島田くんと連絡がとれなくなって、とらなくなって1ヶ月以上が過ぎた。

 

僕は友人と渋谷のラブホ街の中にある中華料理店で紹興酒を飲んでいた。

ここはヨダレ鶏が旨いと昔、島田くんも連れてきた事がある店だ。

 

連絡をとらないことが、実は僕にとっても休息の時間だった。

僕の中でも島田くんとの奇妙で濃密な時間が薄れつつある。

そんな休息の時間の中に島田くんは突然やってきた。

 

中華料理店の扉を開けて入ってきたのは島田くんと奥さんだった。

 

「いやだなあ、先輩、なんでいるんですか?困るなあ。」

 

照れ笑いのような笑顔を見せながらもじもじしている。

繰り返すがこの店の常連は僕で、かって僕が島田くんを連れてきたのだ。

会いたくないのなら来なければいいのは島田くんの方だ。しかし彼の言い方には

屈託がなかった。僕らは4人で同じテーブルを囲んだ。奥さんとは面識もないので

島田くんが今回の話をどこまでしたのか?も分からない。
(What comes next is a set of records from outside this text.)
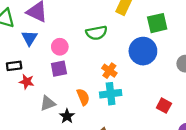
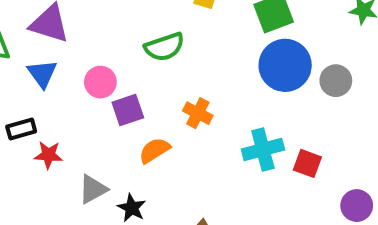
blue circle: (143, 51) -> (285, 65), moved
purple square: (59, 69) -> (128, 110), moved
cyan cross: (111, 94) -> (263, 150), moved
orange semicircle: (83, 97) -> (154, 150), moved, turned -91

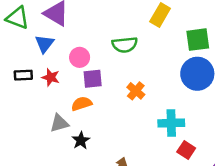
orange semicircle: (154, 150) -> (82, 104), moved
red star: (48, 155) -> (51, 77), moved
red square: (307, 163) -> (186, 150), moved

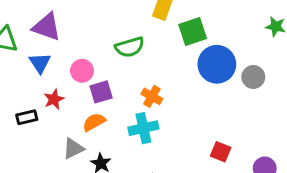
green square: (198, 40) -> (193, 32), moved
black rectangle: (23, 75) -> (27, 117), moved
red star: (51, 77) -> (54, 99), turned -30
cyan cross: (171, 123) -> (143, 128), moved

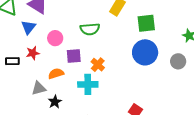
green square: (193, 32) -> (146, 23), moved
gray circle: (253, 77) -> (178, 61), moved
purple square: (101, 92) -> (74, 56), moved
だからヨダレ鶏を

食べながらこの話題を持ち出すことはできなかった。島田くんは

 

「な!ここのヨダレ鶏旨いだろ!この痺れるような辛さが好きなんだよ!」

 

と知ったかぶる。でも奥さんは辛いものが苦手だった。

 

あの話をしなくても彼の立ち居振る舞いが彼自身のオリジナルを証明していた。

島田くんは僕の知る島田くんだった。

 

その後、僕と島田くんは2人きりで渋谷のバーに繰り出した。

最近、聴いたレディオヘッドの新譜や園子温のえげつなさについて

話した。塚本晋也やアークティックモンキーズの話もした。

要は好きな映画や音楽の話ばかりした。

 

連絡がない間、どうしていたか?そんなことはどうでもいい。

今こうして僕らは酒を飲んでいる。

 

結局、病名は何だったのか?そんなことはどうでもいい。

きっと統合失調症か双極性感情障害か?たぶんそんなだ。

 

なぜ今まで僕に連絡をよこさなかったのか?どうでもいい。

それが僕の知る島田くんのオリジナルの無礼さだ。

 

いまこうして僕らは酒を飲んでいる。朝まで飲んで島田くんと渋谷駅で別れた。

島田くんは何度か振り返り手を振った。たぶん、次に会うのは気が向いたとき。

2ヶ月後か半年後か1年後か?それでいい。

 

 

別れた後、島田くんは3時間後、山手線で3周したころ上野で目を覚ます。